Components to be Learned
We have described several agents so far this semester. The components of these agents which might be improved include:
- The mapping from conditions on the current state to actions
- The means to infer relevant properties of the world from percept sequence
- Information about the way the world evolves and about the results of possible actions the agent can take.
- Utility information indicating the desirability of world states
- Action-value information indicating the desirability of actions
- Goals that describe classes of states whose achievement maximizes the agent's utility.
The book gives examples of the above in terms of a taxi driver agent.
Feedback to learn from
There are three main types of feedback that correspond to the three main types of learning:
- In unsupervised learning the agent learns patterns in the input even though no explicit feedback is supplied. A common task in this area is clustering: detecting potentially useful clusters of input examples.

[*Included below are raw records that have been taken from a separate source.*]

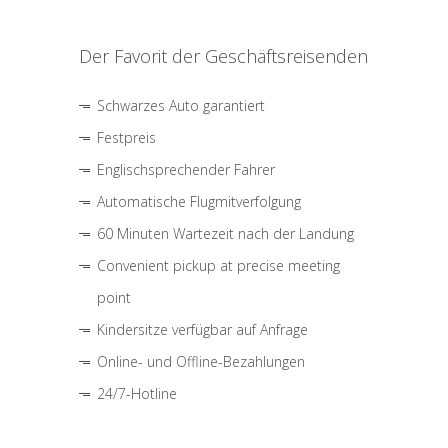
Der Favorit der Geschäftsreisenden
Schwarzes Auto garantiert
Festpreis
Englischsprechender Fahrer
Automatische Flugmitverfolgung
60 Minuten Wartezeit nach der Landung
Convenient pickup at precise meeting
point
Kindersitze verfügbar auf Anfrage
Online- und Offline-Bezahlungen
24/7-Hotline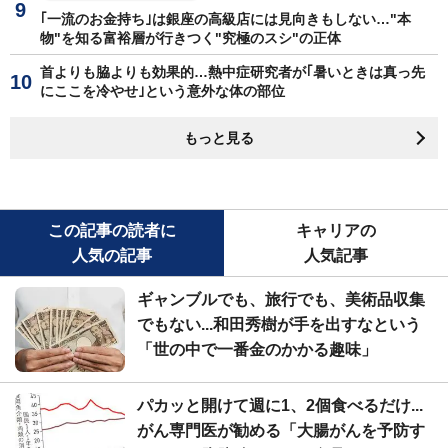
｢一流のお金持ち｣は銀座の高級店には見向きもしない…"本
物"を知る富裕層が行きつく"究極のスシ"の正体
首よりも脇よりも効果的…熱中症研究者が｢暑いときは真っ先
にここを冷やせ｣という意外な体の部位
もっと見る
この記事の読者に
キャリアの
人気の記事
人気記事
ギャンブルでも、旅行でも、美術品収集
でもない...和田秀樹が手を出すなという
「世の中で一番金のかかる趣味」
パカッと開けて週に1、2個食べるだけ...
がん専門医が勧める「大腸がんを予防す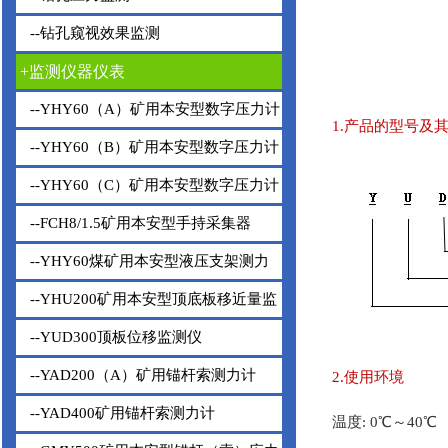
--钻孔窥视效果监测
+监测仪器仪表
--YHY60（A）矿用本安型数字压力计
1.产品的型号及
--YHY60（B）矿用本安型数字压力计
--YHY60（C）矿用本安型数字压力计
--FCH8/1.5矿用本安型手持采集器
--YHY60煤矿用本安型液压支架测力
仪
--YHU200矿用本安型顶底板移近量监
测仪
--YUD300顶板位移监测仪
--YAD200（A）矿用锚杆索测力计
2.使用环境
--YAD400矿用锚杆索测力计
温度: 0℃～40℃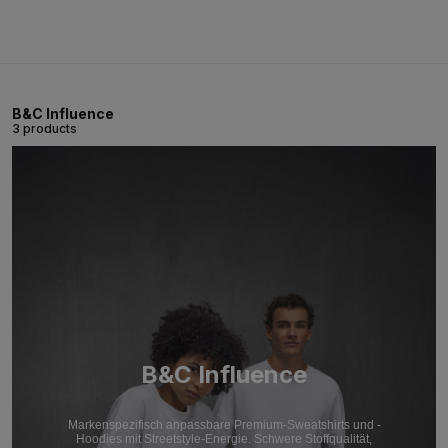
B&C Influence
3 products
B&C Influence
Markenspezifisch anpassbare Premium-Sweatshirts und -
Hoodies mit Streetstyle-Energie. Schwere Stoffqualität,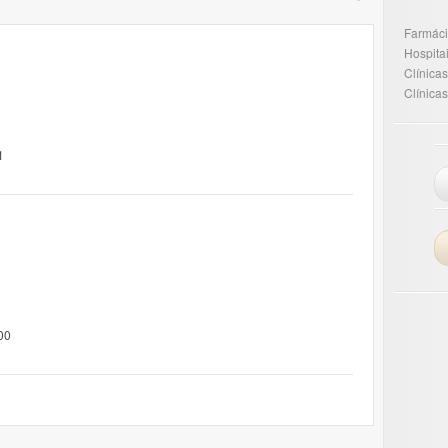
Farmác
Hospita
Clínicas
Clínicas
1
00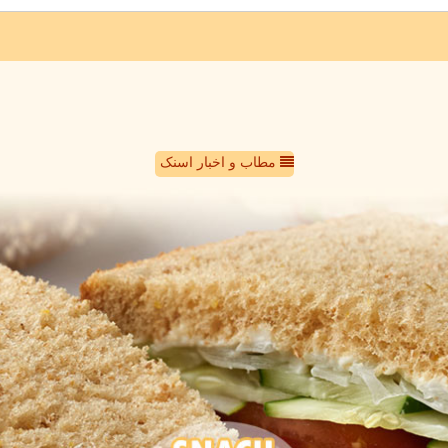
مطاب و اخبار اسنک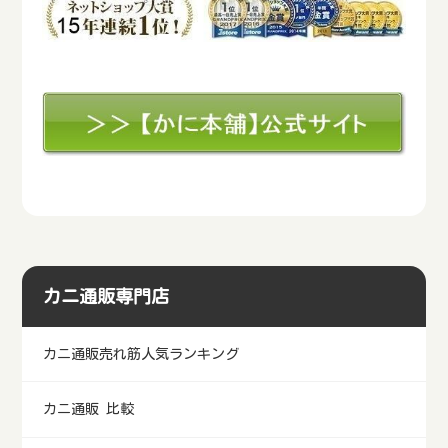
カニ通販専門店
カニ通販売れ筋人気ランキング
カニ通販 比較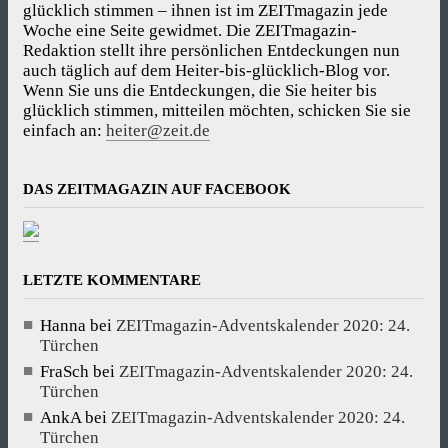
glücklich stimmen – ihnen ist im ZEITmagazin jede
Woche eine Seite gewidmet. Die ZEITmagazin-
Redaktion stellt ihre persönlichen Entdeckungen nun
auch täglich auf dem Heiter-bis-glücklich-Blog vor.
Wenn Sie uns die Entdeckungen, die Sie heiter bis
glücklich stimmen, mitteilen möchten, schicken Sie sie
einfach an:
heiter@zeit.de
DAS ZEITMAGAZIN AUF FACEBOOK
LETZTE KOMMENTARE
Hanna
bei
ZEITmagazin-Adventskalender 2020: 24.
Türchen
FraSch
bei
ZEITmagazin-Adventskalender 2020: 24.
Türchen
AnkA
bei
ZEITmagazin-Adventskalender 2020: 24.
Türchen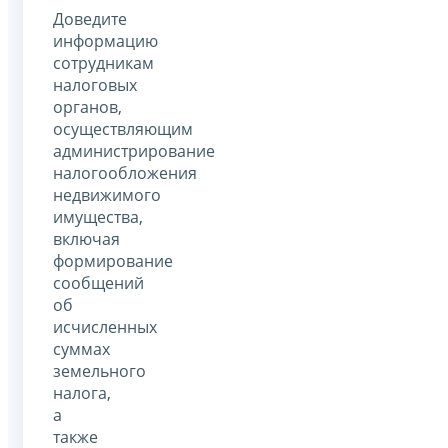
Доведите
информацию
сотрудникам
налоговых
органов,
осуществляющим
администрирование
налогообложения
недвижимого
имущества,
включая
формирование
сообщений
об
исчисленных
суммах
земельного
налога,
а
также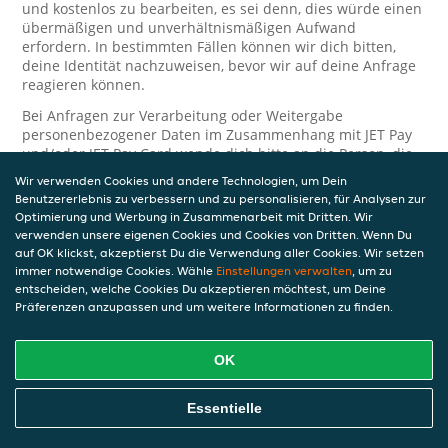
und kostenlos zu bearbeiten, es sei denn, dies würde einen
übermäßigen und unverhältnismäßigen Aufwand
erfordern. In bestimmten Fällen können wir dich bitten,
deine Identität nachzuweisen, bevor wir auf deine Anfrage
reagieren können.
Bei Anfragen zur Verarbeitung oder Weitergabe
personenbezogener Daten im Zusammenhang mit JET Pay
und/oder JET Pay Card wende dich bitte an die Person, die
dir das JET Pay-Guthaben gewährt (das kann dein
Wir verwenden Cookies und andere Technologien, um Dein
Arbeitgeber, Geschäftspartner usw. sein). Dies ist
Benutzererlebnis zu verbessern und zu personalisieren, für Analysen zur
erforderlich, da JET und die Person, die dir das Guthaben
Optimierung und Werbung in Zusammenarbeit mit Dritten. Wir
gewährt, eine separate Verantwortung für die Verarbeitung
verwenden unsere eigenen Cookies und Cookies von Dritten. Wenn Du
und den Schutz deiner personenbezogenen Daten haben.
auf OK klickst, akzeptierst Du die Verwendung aller Cookies. Wir setzen
immer notwendige Cookies. Wähle
Einstellungen verwalten
, um zu
Solltest du weitere Fragen oder Beschwerden in Bezug auf
entscheiden, welche Cookies Du akzeptieren möchtest, um Deine
die Verarbeitung deiner personenbezogenen Daten haben,
Präferenzen anzupassen und um weitere Informationen zu finden.
kontaktieren wir dich gerne. Wir würden uns auch über
Tipps oder Vorschläge zur Verbesserung unserer Erklärung
freuen.
OK
Sicherheit
Essentielle
JET nimmt den Schutz personenbezogener Daten sehr ernst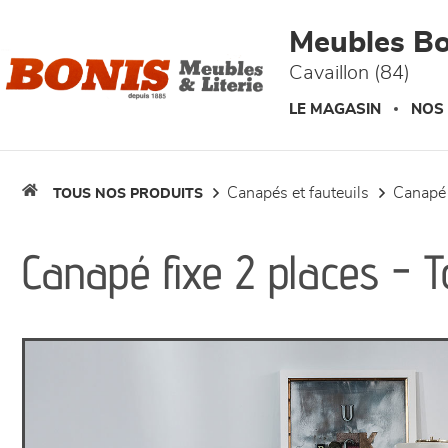
Panneau de gestion des cookies
Meubles Bo
Cavaillon (84)
LE MAGASIN
NOS
canapés et fauteuils
canapé
TOUS NOS PRODUITS
Canapé fixe 2 places - T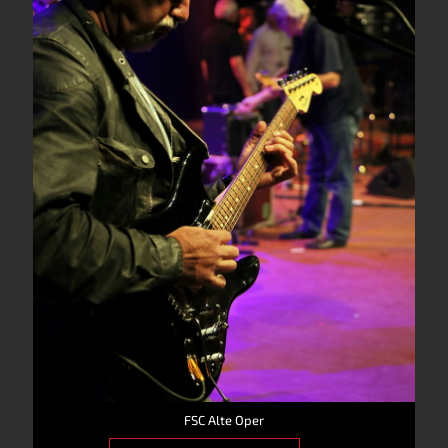
FSC Alte Oper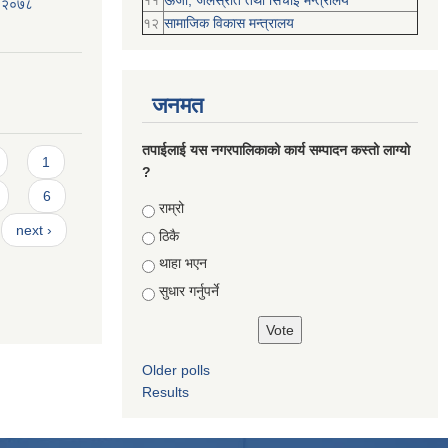
११
ऊर्जा, जलस्रोत तथा सिंचाइ मन्त्रालय
, २०७८
१२
सामाजिक विकास मन्‍‍त्रालय
जनमत
तपाईलाई यस नगरपालिकाको कार्य सम्पादन कस्तो लाग्यो
1
?
6
Choices
राम्रो
next ›
ठिकै
थाहा भएन
सुधार गर्नुपर्ने
Older polls
Results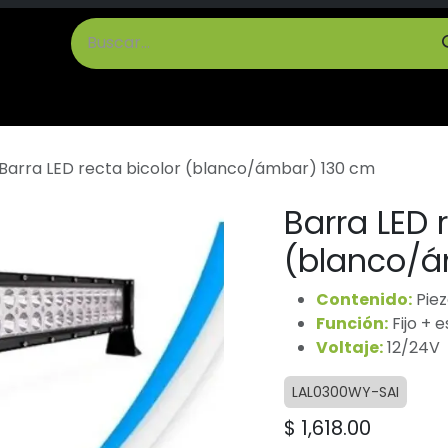
cto
Términos y Condiciones
Barra LED recta bicolor (blanco/ámbar) 130 cm
Barra LED 
(blanco/á
Contenido:
Piez
Función:
Fijo + 
Voltaje:
12/24V
LAL0300WY-SAI
$
1,618.00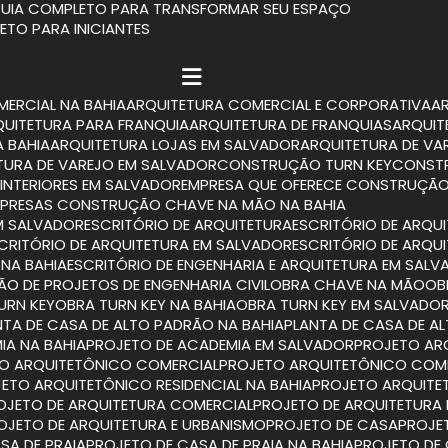
 GUIA COMPLETO PARA TRANSFORMAR SEU ESPAÇO
LETO PARA INICIANTES
MERCIAL NA BAHIA
ARQUITETURA COMERCIAL E CORPORATIVA
RQUITETURA PARA FRANQUIA
ARQUITETURA DE FRANQUIAS
ARQUI
A BAHIA
ARQUITETURA LOJAS EM SALVADOR
ARQUITETURA DE VA
ETURA DE VAREJO EM SALVADOR
CONSTRUÇÃO TURN KEY
CONST
INTERIORES EM SALVADOR
EMPRESA QUE OFERECE CONSTRUÇÃO
MPRESAS CONSTRUÇÃO CHAVE NA MÃO NA BAHIA
M SALVADOR
ESCRITÓRIO DE ARQUITETURA
ESCRITÓRIO DE ARQU
SCRITÓRIO DE ARQUITETURA EM SALVADOR
ESCRITÓRIO DE ARQU
 NA BAHIA
ESCRITÓRIO DE ENGENHARIA E ARQUITETURA EM SAL
TÃO DE PROJETOS DE ENGENHARIA CIVIL
OBRA CHAVE NA MÃO
O
TURN KEY
OBRA TURN KEY NA BAHIA
OBRA TURN KEY EM SALVADO
ANTA DE CASA DE ALTO PADRÃO NA BAHIA
PLANTA DE CASA DE 
IA NA BAHIA
PROJETO DE ACADEMIA EM SALVADOR
PROJETO A
TO ARQUITETÔNICO COMERCIAL
PROJETO ARQUITETÔNICO COM
JETO ARQUITETÔNICO RESIDENCIAL NA BAHIA
PROJETO ARQUITE
ROJETO DE ARQUITETURA COMERCIAL
PROJETO DE ARQUITETURA
ROJETO DE ARQUITETURA E URBANISMO
PROJETO DE CASA
PROJ
SA DE PRAIA
PROJETO DE CASA DE PRAIA NA BAHIA
PROJETO DE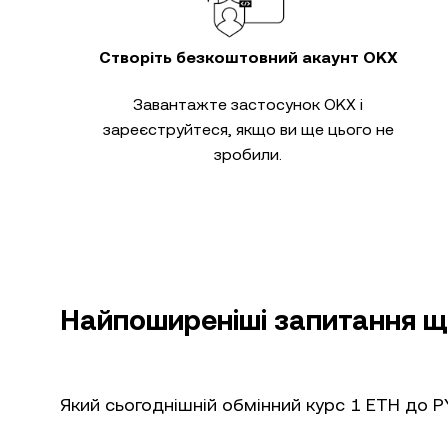
Створіть безкоштовний акаунт OKX
Завантажте застосунок OKX і
зареєструйтеся, якщо ви ще цього не
зробили.
Найпоширеніші запитання щ
Який сьогоднішній обмінний курс 1 ETH до 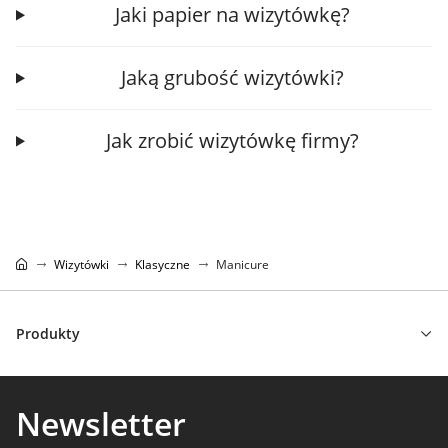
Jaki papier na wizytówkę?
Jaką grubość wizytówki?
Jak zrobić wizytówkę firmy?
Wizytówki
Klasyczne
Manicure
Produkty
Newsletter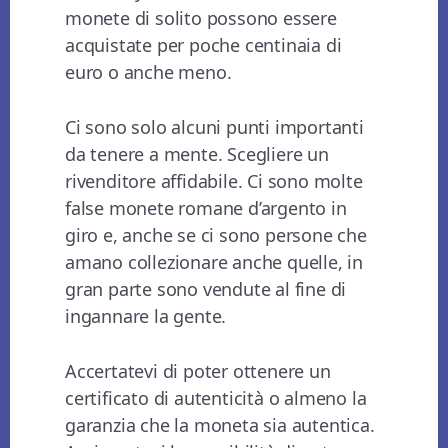
monete di solito possono essere
acquistate per poche centinaia di
euro o anche meno.
Ci sono solo alcuni punti importanti
da tenere a mente. Scegliere un
rivenditore affidabile. Ci sono molte
false monete romane d’argento in
giro e, anche se ci sono persone che
amano collezionare anche quelle, in
gran parte sono vendute al fine di
ingannare la gente.
Accertatevi di poter ottenere un
certificato di autenticità o almeno la
garanzia che la moneta sia autentica.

- In reinforcement learning the agent learns from a series of reinforcements -- rewards or punishments. For example, the lack of a tip at the end of the journey gives the taxi agent an indication that it did something wrong. Winning a chess game give an agent an indication is did something right.
- In supervised learning the agent observes some examples input-output pairs and learns a function that maps from input to output.
In addition, to the above there is also things such as semi-supervised learning where we are given a few labeled examples and must make what we can of a large collection of unlabeled examples.